The offer of $25.75 per share carries a roughly 40% premium to BZH’s closing price of $18.35 on May 5 — the day Dream Finders first submitted the proposal to Beazer’s board.
This is not Dream Finders’ first attempt. The company initially approached Beazer in February with a $28.50-a-share proposal, followed by a $29-a-share bid in March. Both went nowhere.
The current bid is lower than both prior offers. Dream Finders attributed the reduction to a 13% drop in Beazer’s stock price since its last proposal.
Dream Finders CEO Patrick Zalupski didn’t hold back in his public statement Monday. “We are concerned that if Beazer continues to operate on a standalone basis, the company will further erode shareholder value,” he said.
He also noted that the decision to go public was deliberate. “While we would have preferred to reach an agreement privately, we are making our interest public for the benefit of all Beazer shareholders,” Zalupski added.
The timing is pointed. Dream Finders flagged that its bid comes after Beazer posted a second consecutive quarterly loss, along with a sharp drop in adjusted EBITDA.
Financing Is Lined Up
Dream Finders says the money is there. Goldman Sachs and Bank of America have each provided highly confident letters stating that financing for the transaction can be arranged in the capital markets.
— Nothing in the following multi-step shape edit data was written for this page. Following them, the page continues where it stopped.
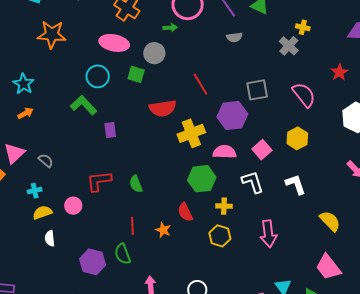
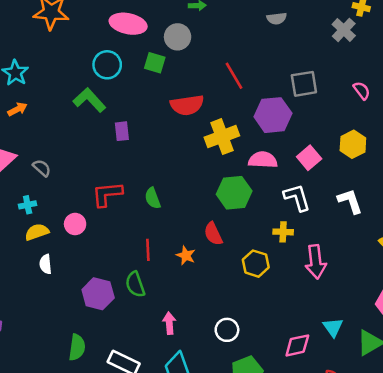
pink semicircle: (304, 95) -> (362, 90), size x0.6
yellow cross: (224, 206) -> (283, 232), moved

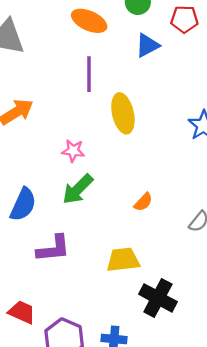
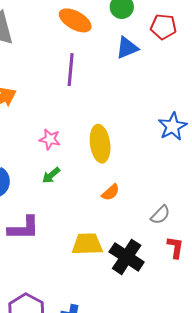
yellow ellipse: (123, 113) -> (100, 144), moved
green arrow: (78, 189) -> (51, 175), size x0.6
black cross: (158, 298) -> (127, 257), moved

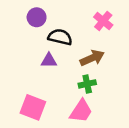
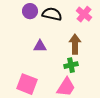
black semicircle: (60, 37) -> (52, 14), moved
brown arrow: (92, 58) -> (75, 44), turned -66

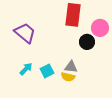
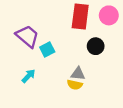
pink circle: (100, 28) -> (109, 15), moved
cyan square: (47, 71) -> (47, 50), moved

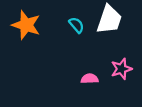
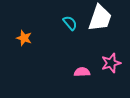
orange star: (26, 25) -> (24, 38), moved, size x0.6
Kennedy Lewis has also issued a highly confident letter related to land bank financing connected to the deal.
Millrose Properties said it would provide land banking capital to support the acquisition. It plans to acquire land currently owned by Beazer, which it says would let Dream Finders grow in a capital-efficient way while keeping balance sheet flexibility intact.
Millrose acknowledged the deal would temporarily push its leverage above its target range, but said it would work that down through equity issuance or operating cash flows.
The Strategic Case
Dream Finders argues the combination makes geographic sense. The two companies have “highly complementary footprints and product strategies,” Zalupski said.
If the deal closes, the combined entity would become the seventh-largest homebuilder in the United States, and Dream Finders says it would increase domestic housing supply.
Dream Finders stock was up 5% in premarket trading Monday, suggesting the market sees some logic in the deal.
Beazer has yet to respond publicly to the latest proposal. DFH stock was down 0.21% as of the latest print.